Although, in this index, the Thevenin network impedance at the sending bus is neglected, in this paper, it was selected as it does not make simplifications in its formulation concerning the active or reactive powers, as in other indices such as FVSI [23] or Lmn [48]. Due to variations in the active power in buses with DGs, these indices cannot be used to analyze the microgrid stability, as demonstrated in Section 4.

4.2.1. VSI for Case 1

For the constant load model, when the microgrid is isolated, the secondary control is able to keep the voltage ± 0.025 p.u., as shown in Figure 7a. This validates the adequate control carried out by the secondary control (maximum limit ± 0.05 defined in the algorithm); however, an adequate voltage profile does not guarantee voltage stability. For this reason, a stability index can be used during the operating mode transition. The microgrid transition to islanded mode results in a minor reduction in the voltage stability margin according to Figure 10a due to the secondary control effect. At each microgrid line (from 1 to 18, according to Table A2), the index has been calculated in each iteration (it) that uses the secondary control (from it2 to it17, for this case). For visualization purposes, only the most relevant behaviors are shown. The first iteration (it1) corresponds to connected-mode operation of the microgrid. This allows a follow-up of microgrid stability behavior during the transition that can be used as a monitoring tool.
The simulation results show that line 18 that connects the buses 9 and 19 of Figure 5 has the lower index value at the last iteration (0.483) compared to the 0.505 value in the connected mode.
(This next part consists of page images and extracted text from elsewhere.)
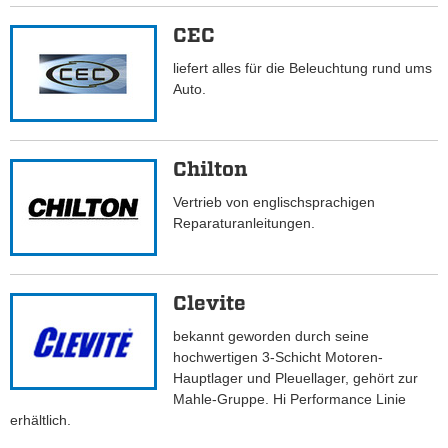
CEC
liefert alles für die Beleuchtung rund ums
Auto.
Chilton
Vertrieb von englischsprachigen
Reparaturanleitungen.
Clevite
bekannt geworden durch seine
hochwertigen 3-Schicht Motoren-
Hauptlager und Pleuellager, gehört zur
Mahle-Gruppe. Hi Performance Linie
erhältlich.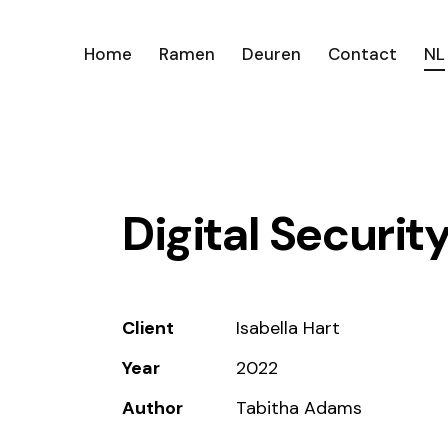
Home
Ramen
Deuren
Contact
NL
Digital Securit
Client
Isabella Hart
Year
2022
Author
Tabitha Adams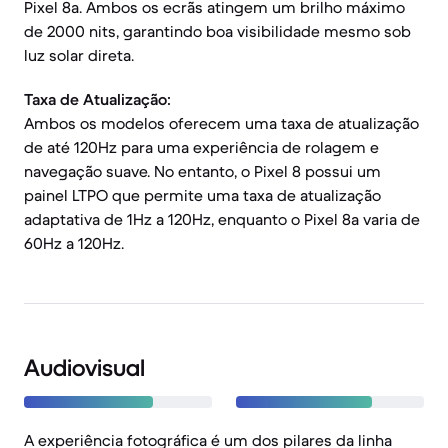
Pixel 8a. Ambos os ecrãs atingem um brilho máximo
de 2000 nits, garantindo boa visibilidade mesmo sob
luz solar direta.
Taxa de Atualização:
Ambos os modelos oferecem uma taxa de atualização
de até 120Hz para uma experiência de rolagem e
navegação suave. No entanto, o Pixel 8 possui um
painel LTPO que permite uma taxa de atualização
adaptativa de 1Hz a 120Hz, enquanto o Pixel 8a varia de
60Hz a 120Hz.
Audiovisual
A experiência fotográfica é um dos pilares da linha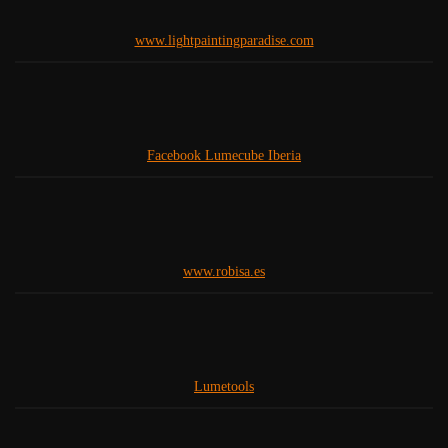
www.lightpaintingparadise.com
Facebook Lumecube Iberia
www.robisa.es
Lumetools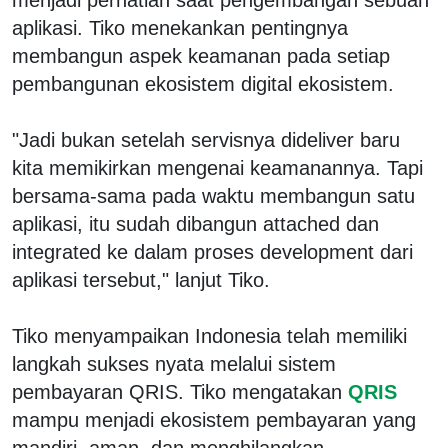
aplikasi. Tiko menekankan pentingnya
membangun aspek keamanan pada setiap
pembangunan ekosistem digital ekosistem.
"Jadi bukan setelah servisnya dideliver baru
kita memikirkan mengenai keamanannya. Tapi
bersama-sama pada waktu membangun satu
aplikasi, itu sudah dibangun attached dan
integrated ke dalam proses development dari
aplikasi tersebut," lanjut Tiko.
Tiko menyampaikan Indonesia telah memiliki
langkah sukses nyata melalui sistem
pembayaran QRIS. Tiko mengatakan
QRIS
mampu menjadi ekosistem pembayaran yang
mandiri, aman, dan menghilangkan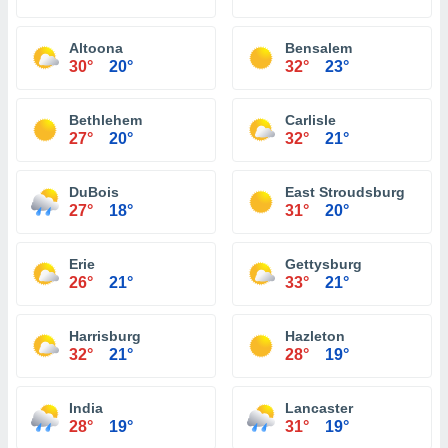
Altoona
Bensalem
30°
20°
32°
23°
Bethlehem
Carlisle
27°
20°
32°
21°
DuBois
East Stroudsburg
27°
18°
31°
20°
Erie
Gettysburg
26°
21°
33°
21°
Harrisburg
Hazleton
32°
21°
28°
19°
India
Lancaster
28°
19°
31°
19°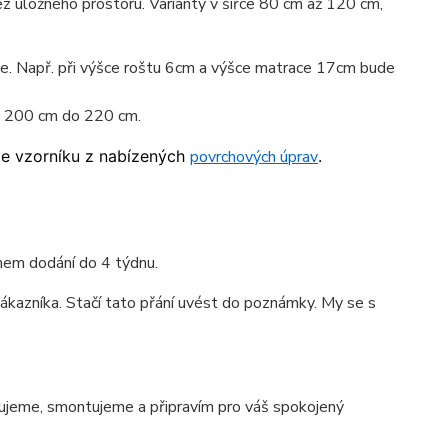
z úložného prostoru. Varianty v šířce 80 cm až 120 cm,
ace. Např. při výšce roštu 6cm a výšce matrace 17cm bude
od 200 cm do 220 cm.
ze vzorníku z nabízených
povrchových úprav
.
ínem dodání do 4 týdnu.
ákazníka. Stačí tato přání uvést do poznámky. My se s
.
jeme, smontujeme a připravím pro váš spokojený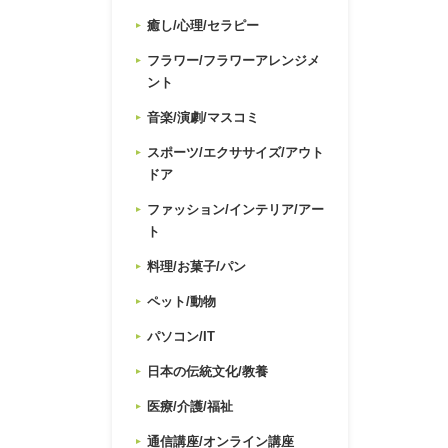
癒し/心理/セラピー
フラワー/フラワーアレンジメ
ント
音楽/演劇/マスコミ
スポーツ/エクササイズ/アウト
ドア
ファッション/インテリア/アー
ト
料理/お菓子/パン
ペット/動物
パソコン/IT
日本の伝統文化/教養
医療/介護/福祉
通信講座/オンライン講座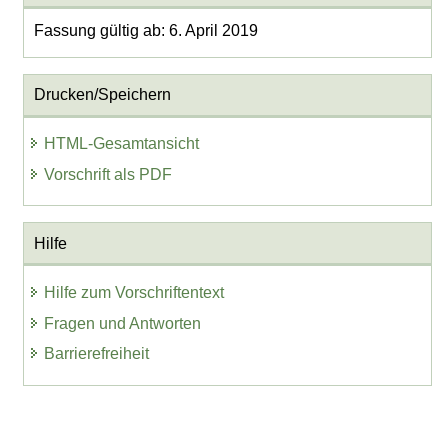
Fassung gültig ab: 6. April 2019
Drucken/Speichern
HTML-Gesamtansicht
Vorschrift als PDF
Hilfe
Hilfe zum Vorschriftentext
Fragen und Antworten
Barrierefreiheit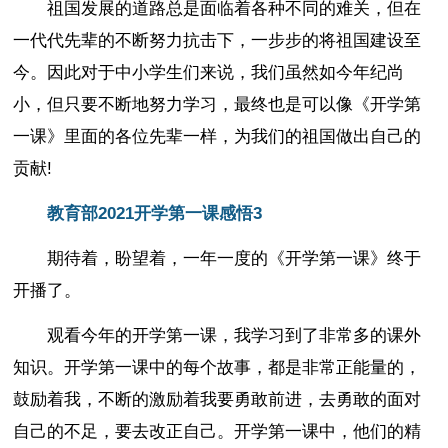
祖国发展的道路总是面临着各种不同的难关，但在
一代代先辈的不断努力抗击下，一步步的将祖国建设至
今。因此对于中小学生们来说，我们虽然如今年纪尚
小，但只要不断地努力学习，最终也是可以像《开学第
一课》里面的各位先辈一样，为我们的祖国做出自己的
贡献!
教育部2021开学第一课感悟3
期待着，盼望着，一年一度的《开学第一课》终于
开播了。
观看今年的开学第一课，我学习到了非常多的课外
知识。开学第一课中的每个故事，都是非常正能量的，
鼓励着我，不断的激励着我要勇敢前进，去勇敢的面对
自己的不足，要去改正自己。开学第一课中，他们的精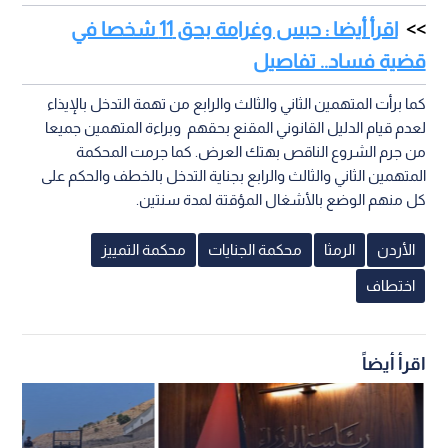
اقرأ أيضا : حبس وغرامة بحق 11 شخصا في
قضية فساد.. تفاصيل
كما برأت المتهمين الثاني والثالث والرابع من تهمة التدخل بالإيذاء
لعدم قيام الدليل القانوني المقنع بحقهم وبراءة المتهمين جميعا
من جرم الشروع الناقص بهتك العرض. كما جرمت المحكمة
المتهمين الثاني والثالث والرابع بجناية التدخل بالخطف والحكم على
كل منهم الوضع بالأشغال المؤقتة لمدة سنتين.
الأردن
الرمثا
محكمة الجنايات
محكمة التمييز
اختطاف
اقرأ أيضاً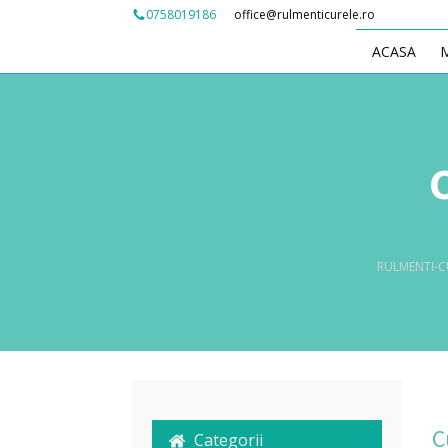
office@rulmenticurele.ro
0758019186
ACASA
RULMENTI-C
C
Categorii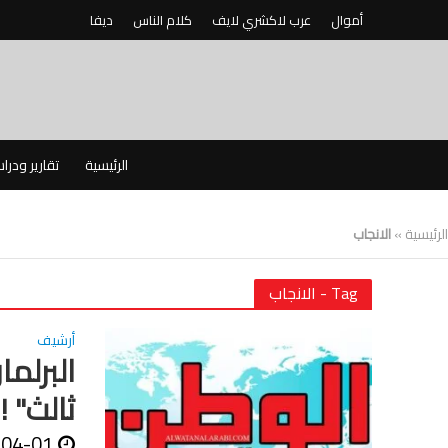
أموال
عرب لاكشري لايف
كلام الناس
ديفا
الرئيسية
تقارير ودرا
الرئيسية
»
الانجاب
Tag - الانجاب
أرشيف
البرلم
ثالث" !
-04-01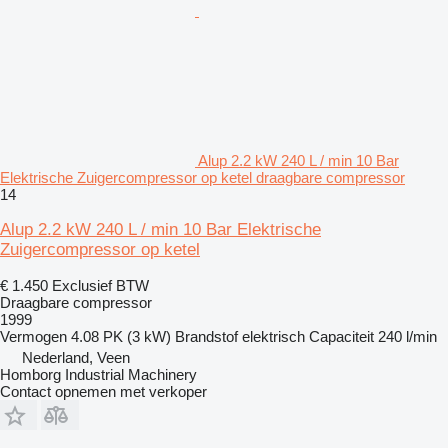
Alup 2.2 kW 240 L / min 10 Bar
Elektrische Zuigercompressor op ketel draagbare compressor
14
Alup 2.2 kW 240 L / min 10 Bar Elektrische
Zuigercompressor op ketel
€ 1.450
Exclusief BTW
Draagbare compressor
1999
Vermogen
4.08 PK (3 kW)
Brandstof
elektrisch
Capaciteit
240 l/min
Nederland, Veen
Homborg Industrial Machinery
Contact opnemen met verkoper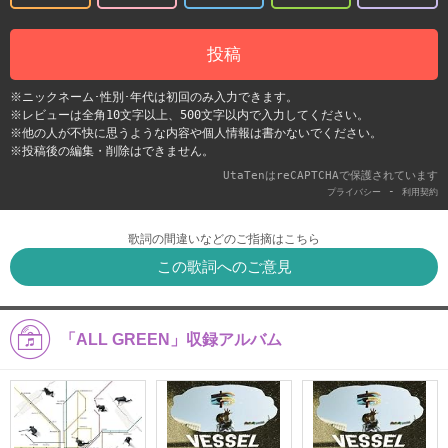
投稿
※ニックネーム･性別･年代は初回のみ入力できます。
※レビューは全角10文字以上、500文字以内で入力してください。
※他の人が不快に思うような内容や個人情報は書かないでください。
※投稿後の編集・削除はできません。
UtaTenはreCAPTCHAで保護されています
-
プライバシー
利用契約
歌詞の間違いなどのご指摘はこちら
この歌詞へのご意見
「ALL GREEN」収録アルバム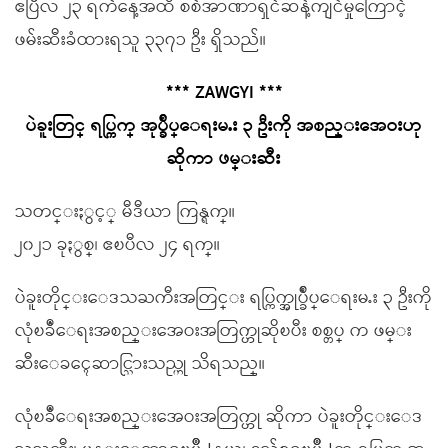
ဧပြီလ ၂၃ ရက်နေ့အထိ စစ်အာဏာရှင်ဆန့်ကျင်မှုကြောင့်
ဖမ်းဆီးခံထားရသူ ၃၃၇၁ ဦး ရှိသည်။
*** ZAWGYI ***
ပဲခူးတြင္ ရပ္ကြက္ အုပ္ခ်ဳပ္ေရးမႉး ၃ ဦးကို အစည္းအေဝးဟု
ဆိုကာ ဖမ္းဆီး
သတင္းႏွင့္ မီဒီယာ ကြန္ရက္။
၂၀၂၁ ခုႏွစ္၊ ဧၿပီလ ၂၄ ရက္။
ပဲခူးတိုင္းေဒသႀကီးအတြင္း ရပ္ကြက္အုပ္ခ်ဳပ္ေရးမႉး ၃ ဦးကို
လုံၿခဳံေရးအစည္းအေဝးအတြက္ဟုဆိုၿပီး စစ္တပ္ က ဖမ္း
ဆီးေခၚေဆာင္သြားသည္ဟု သိရသည္။
လုံၿခဳံေရးအစည္းအေဝးအတြက္ဟု ဆိုကာ ပဲခူးတိုင္းေဒ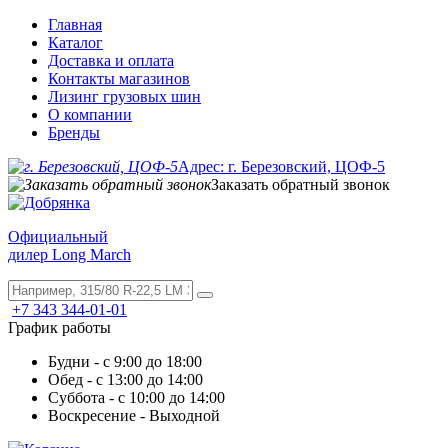
Главная
Каталог
Доставка и оплата
Контакты магазинов
Лизинг грузовых шин
О компании
Бренды
Адрес: г. Березовский, ЦОФ-5
Заказать обратный звонок
Официальный
дилер Long March
+7 343 344-01-01
График работы
Будни - с 9:00 до 18:00
Обед - с 13:00 до 14:00
Суббота - с 10:00 до 14:00
Воскресение - Выходной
Although this line is one of the furthest from the PCC, the converter control of the distributed generation resource (solar energy), and the ESS located in bus 19, it is enough to ensure a minimal variation that does not affect the stability.
It is noticed how the secondary control through each iteration improves the microgrid stability of 14 of 19 lines as the index values are greater than in connected mode, specifically after the fifth iteration. However, after the thirteenth iteration, one drop occurs in the index values. This represents a weaker system compared to connected mode, but for the operation condition analyzed, the stability of the microgrid is maintained. It is highlighted that line 12 (bus 6–13) presents an index value improvement in the last iteration compared to connected mode due to the contribution of the secondary control of the converter located on bus 13.
According to Figure 10b, when the frequency-dependent load model is considered in case 1, there is a greater effort of secondary control after iteration 4 to achieve the rated voltage and frequency values, which can be reflected in the greater VCPI final values compared to the values of Figure 10a. For instance, line 11 (bus 4–12) presents the highest index value. This is because there is no load in bus 12, unlike other buses interconnected with converters, which means less demand for the controller. As the aim is to assess the influence of frequency-dependent load in the operation of the microgrid, a comparison of the index values of buses before (it1) and after microgrid isolation is considered (it17). It can be observed that incorporating a frequency-dependent load achieves a better stability condition (highest index value) than when the constant load model is considered.

4.2.2. VSI for Case 2

The value index of lines for case 2 (where less demand is presented) is shown in Figure 11a,b. Under this light load condition, there are no significant differences between the stability conditions for both load types.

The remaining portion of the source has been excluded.